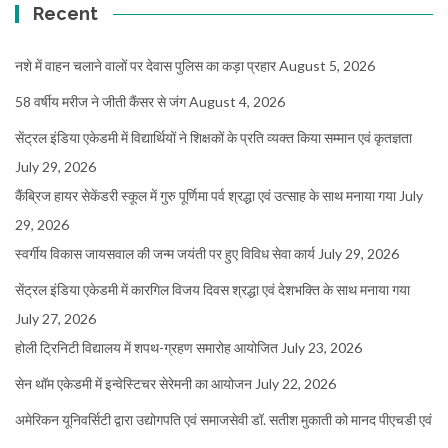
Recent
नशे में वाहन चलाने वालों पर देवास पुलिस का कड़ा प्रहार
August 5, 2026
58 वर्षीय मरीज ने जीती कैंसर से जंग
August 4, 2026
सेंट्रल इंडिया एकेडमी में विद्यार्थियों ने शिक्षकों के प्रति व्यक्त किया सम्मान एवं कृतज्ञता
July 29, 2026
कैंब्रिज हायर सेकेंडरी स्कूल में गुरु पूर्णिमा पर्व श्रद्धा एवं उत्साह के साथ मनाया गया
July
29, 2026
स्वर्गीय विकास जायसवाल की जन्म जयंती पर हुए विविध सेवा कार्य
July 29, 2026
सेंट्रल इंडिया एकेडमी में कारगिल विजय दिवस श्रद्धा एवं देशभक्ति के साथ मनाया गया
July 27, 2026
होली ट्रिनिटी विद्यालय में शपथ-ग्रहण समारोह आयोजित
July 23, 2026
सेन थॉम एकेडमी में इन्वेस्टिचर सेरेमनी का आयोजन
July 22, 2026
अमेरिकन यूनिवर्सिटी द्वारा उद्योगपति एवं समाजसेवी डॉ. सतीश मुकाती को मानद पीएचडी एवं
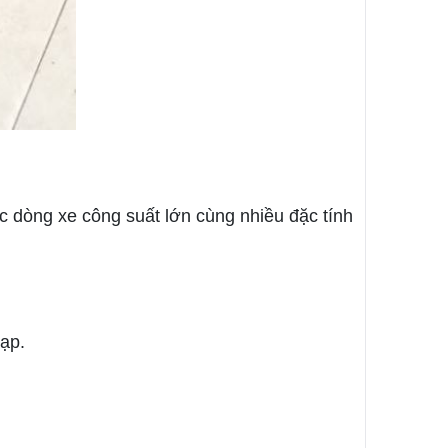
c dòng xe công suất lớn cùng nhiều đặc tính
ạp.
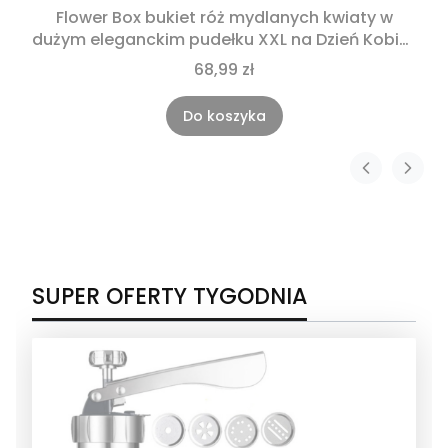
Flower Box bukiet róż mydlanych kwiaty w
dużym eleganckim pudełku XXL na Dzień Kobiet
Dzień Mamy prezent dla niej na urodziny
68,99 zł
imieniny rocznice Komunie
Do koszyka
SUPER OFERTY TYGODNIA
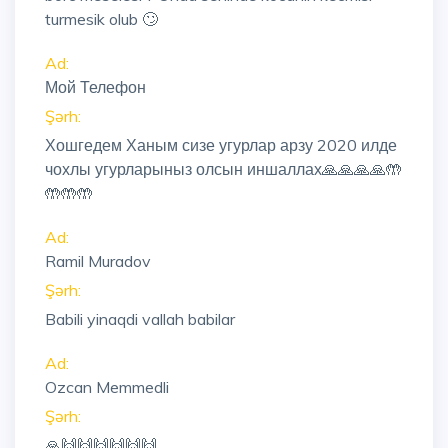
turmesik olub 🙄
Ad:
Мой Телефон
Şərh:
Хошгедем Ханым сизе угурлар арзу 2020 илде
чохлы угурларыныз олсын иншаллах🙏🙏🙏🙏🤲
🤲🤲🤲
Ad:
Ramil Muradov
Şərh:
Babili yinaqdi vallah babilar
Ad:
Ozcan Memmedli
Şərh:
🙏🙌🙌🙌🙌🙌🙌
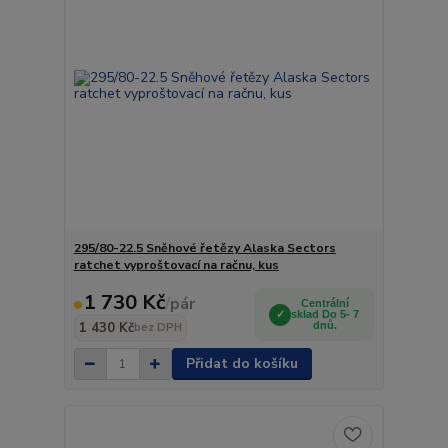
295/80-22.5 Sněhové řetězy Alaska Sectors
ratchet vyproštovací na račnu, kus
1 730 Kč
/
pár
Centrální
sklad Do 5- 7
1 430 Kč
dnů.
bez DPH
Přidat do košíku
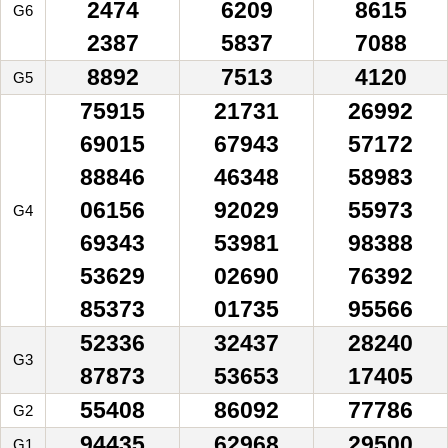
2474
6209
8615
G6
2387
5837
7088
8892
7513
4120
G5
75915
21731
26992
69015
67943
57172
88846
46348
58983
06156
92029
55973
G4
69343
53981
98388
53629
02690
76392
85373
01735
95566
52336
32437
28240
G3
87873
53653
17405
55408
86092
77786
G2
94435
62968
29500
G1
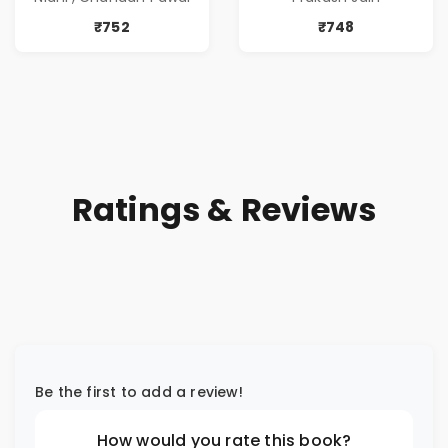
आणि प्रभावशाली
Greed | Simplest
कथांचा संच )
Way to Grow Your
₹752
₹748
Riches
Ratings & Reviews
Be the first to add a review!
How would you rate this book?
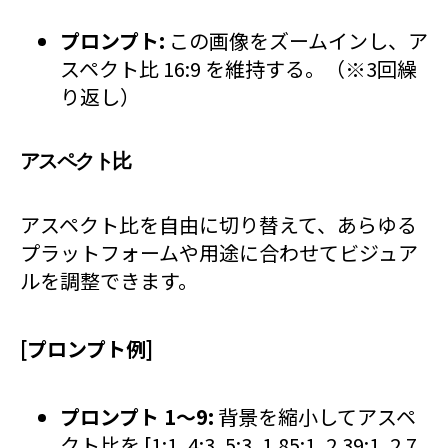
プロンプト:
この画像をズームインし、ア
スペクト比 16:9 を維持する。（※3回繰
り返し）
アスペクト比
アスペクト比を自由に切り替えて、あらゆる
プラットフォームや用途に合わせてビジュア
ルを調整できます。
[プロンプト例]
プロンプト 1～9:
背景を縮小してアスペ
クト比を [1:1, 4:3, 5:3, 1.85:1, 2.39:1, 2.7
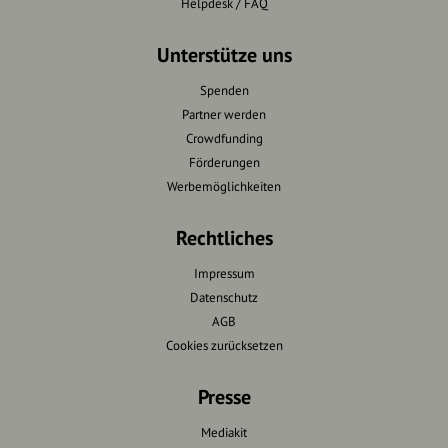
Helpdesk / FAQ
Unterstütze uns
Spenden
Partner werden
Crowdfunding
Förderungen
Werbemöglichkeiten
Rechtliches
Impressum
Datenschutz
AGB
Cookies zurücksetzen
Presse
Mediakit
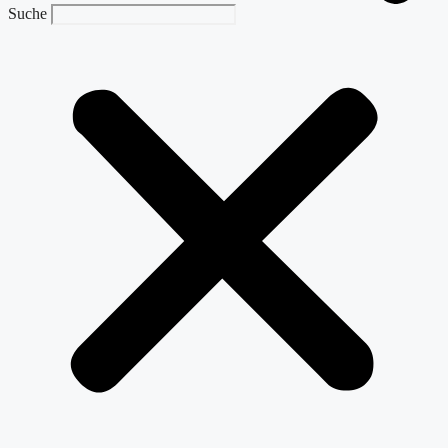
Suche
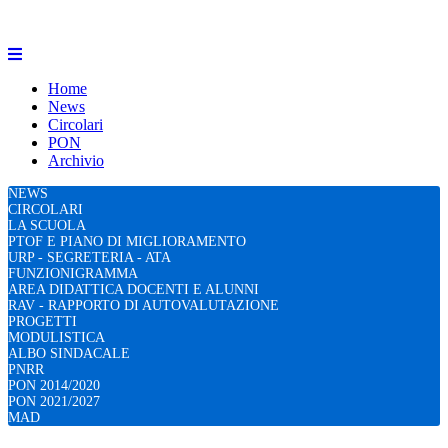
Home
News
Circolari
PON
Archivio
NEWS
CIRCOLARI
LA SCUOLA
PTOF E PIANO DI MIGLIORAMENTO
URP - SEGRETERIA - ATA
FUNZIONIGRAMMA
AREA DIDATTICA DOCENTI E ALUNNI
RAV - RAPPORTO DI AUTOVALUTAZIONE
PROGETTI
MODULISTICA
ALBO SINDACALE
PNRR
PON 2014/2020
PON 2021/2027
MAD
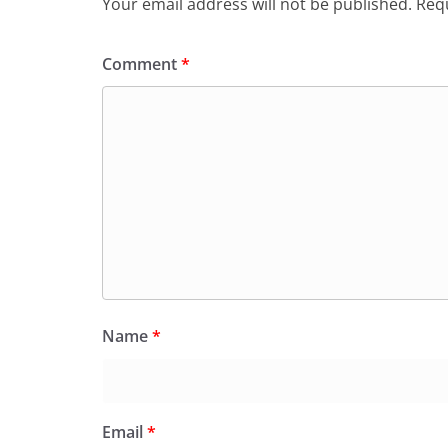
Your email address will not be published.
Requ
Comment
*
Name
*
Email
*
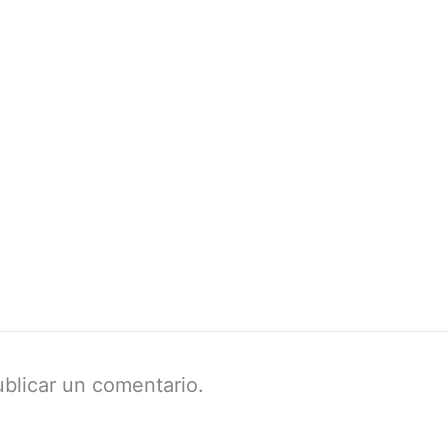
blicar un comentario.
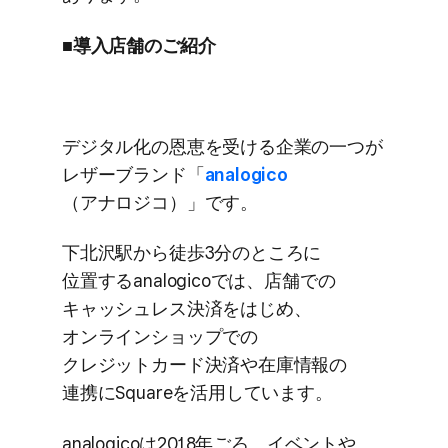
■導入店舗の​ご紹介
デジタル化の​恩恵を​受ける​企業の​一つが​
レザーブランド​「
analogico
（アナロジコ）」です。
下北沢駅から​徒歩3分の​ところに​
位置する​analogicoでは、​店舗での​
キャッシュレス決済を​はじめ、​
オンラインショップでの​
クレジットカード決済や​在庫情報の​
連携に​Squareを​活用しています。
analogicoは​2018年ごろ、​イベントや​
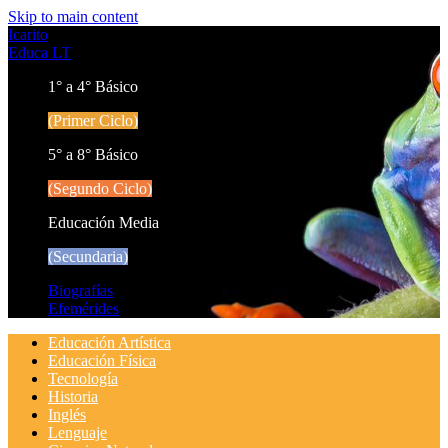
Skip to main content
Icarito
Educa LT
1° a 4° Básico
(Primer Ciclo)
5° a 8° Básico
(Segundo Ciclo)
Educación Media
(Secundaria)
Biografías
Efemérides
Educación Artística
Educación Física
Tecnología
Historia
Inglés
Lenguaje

## INSTRUCTIONS FOR THE TASK
A faithful copy of the records above, without images, is what to give back.

## ANSWER TO THE PROBLEM
Recent
नशे में वाहन चलाने वालों पर देवास पुलिस का कड़ा प्रहार
August 5, 2026
58 वर्षीय मरीज ने जीती कैंसर से जंग
August 4, 2026
सेंट्रल इंडिया एकेडमी में विद्यार्थियों ने शिक्षकों के प्रति व्यक्त किया सम्मान एवं कृतज्ञता
July 29, 2026
कैंब्रिज हायर सेकेंडरी स्कूल में गुरु पूर्णिमा पर्व श्रद्धा एवं उत्साह के साथ मनाया गया
July
29, 2026
स्वर्गीय विकास जायसवाल की जन्म जयंती पर हुए विविध सेवा कार्य
July 29, 2026
सेंट्रल इंडिया एकेडमी में कारगिल विजय दिवस श्रद्धा एवं देशभक्ति के साथ मनाया गया
July 27, 2026
होली ट्रिनिटी विद्यालय में शपथ-ग्रहण समारोह आयोजित
July 23, 2026
सेन थॉम एकेडमी में इन्वेस्टिचर सेरेमनी का आयोजन
July 22, 2026
अमेरिकन यूनिवर्सिटी द्वारा उद्योगपति एवं समाजसेवी डॉ. सतीश मुकाती को मानद पीएचडी एवं
c dòng xe công suất lớn cùng nhiều đặc tính
ạp.
Flower Box bukiet róż mydlanych kwiaty w
dużym eleganckim pudełku XXL na Dzień Kobiet
Dzień Mamy prezent dla niej na urodziny
68,99 zł
imieniny rocznice Komunie
Do koszyka
SUPER OFERTY TYGODNIA
turmesik olub 🙄
Ad:
Мой Телефон
Şərh:
Хошгедем Ханым сизе угурлар арзу 2020 илде
чохлы угурларыныз олсын иншаллах🙏🙏🙏🙏🤲
🤲🤲🤲
Ad:
Ramil Muradov
Şərh:
Babili yinaqdi vallah babilar
Ad:
Ozcan Memmedli
Şərh:
🙏🙌🙌🙌🙌🙌🙌
295/80-22.5 Sněhové řetězy Alaska Sectors
ratchet vyproštovací na račnu, kus
1 730 Kč
/
pár
Centrální
sklad Do 5- 7
1 430 Kč
dnů.
bez DPH
Přidat do košíku
2474
6209
8615
G6
2387
5837
7088
8892
7513
4120
G5
75915
21731
26992
69015
67943
57172
88846
46348
58983
06156
92029
55973
G4
69343
53981
98388
53629
02690
76392
85373
01735
95566
52336
32437
28240
G3
87873
53653
17405
55408
86092
77786
G2
94435
62968
29500
G1
आणि प्रभावशाली
Greed | Simplest
कथांचा संच )
Way to Grow Your
₹752
₹748
Riches
Ratings & Reviews
Be the first to add a review!
How would you rate this book?
プロンプト:
この画像をズームインし、ア
スペクト比 16:9 を維持する。（※3回繰
り返し）
アスペクト比
アスペクト比を自由に切り替えて、あらゆる
プラットフォームや用途に合わせてビジュア
ルを調整できます。
[プロンプト例]
プロンプト 1～9:
背景を縮小してアスペ
クト比を [1:1, 4:3, 5:3, 1.85:1, 2.39:1, 2.7
Helpdesk / FAQ
Unterstütze uns
Spenden
Partner werden
Crowdfunding
Förderungen
Werbemöglichkeiten
Rechtliches
Impressum
Datenschutz
AGB
Cookies zurücksetzen
Presse
Mediakit
Suche
Home
News
Circolari
PON
Archivio
NEWS
CIRCOLARI
LA SCUOLA
PTOF E PIANO DI MIGLIORAMENTO
URP - SEGRETERIA - ATA
FUNZIONIGRAMMA
AREA DIDATTICA DOCENTI E ALUNNI
RAV - RAPPORTO DI AUTOVALUTAZIONE
PROGETTI
MODULISTICA
ALBO SINDACALE
PNRR
PON 2014/2020
PON 2021/2027
MAD
Your email address will not be published.
Requ
Comment
*
Name
*
Email
*
blicar un comentario.
■導入店舗の​ご紹介
デジタル化の​恩恵を​受ける​企業の​一つが​
レザーブランド​「
analogico
（アナロジコ）」です。
下北沢駅から​徒歩3分の​ところに​
位置する​analogicoでは、​店舗での​
キャッシュレス決済を​はじめ、​
オンラインショップでの​
クレジットカード決済や​在庫情報の​
連携に​Squareを​活用しています。
analogicoは​2018年ごろ、​イベントや​
Skip to main content
Icarito
Educa LT
1° a 4° Básico
(Primer Ciclo)
5° a 8° Básico
(Segundo Ciclo)
Educación Media
(Secundaria)
Biografías
Efemérides
Educación Artística
Educación Física
Tecnología
Historia
Inglés
Lenguaje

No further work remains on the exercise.